<<<<
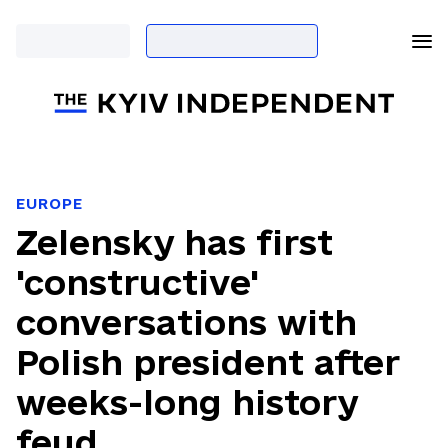
EUROPE
Zelensky has first
'constructive'
conversations with
Polish president after
weeks-long history
feud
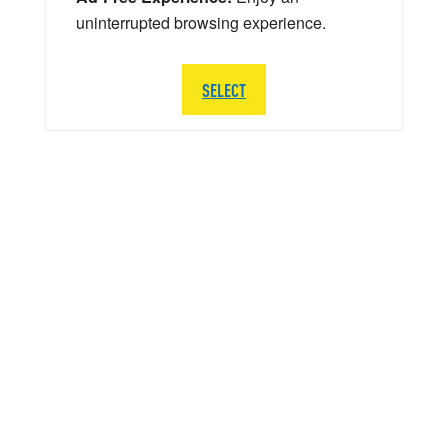
uninterrupted browsing experience.
SELECT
>>>>
The lines above should be transcribed exactly, with every image removed.

EUROPE
Zelensky has first
'constructive'
conversations with
Polish president after
weeks-long history
feud
uninterrupted browsing experience.
SELECT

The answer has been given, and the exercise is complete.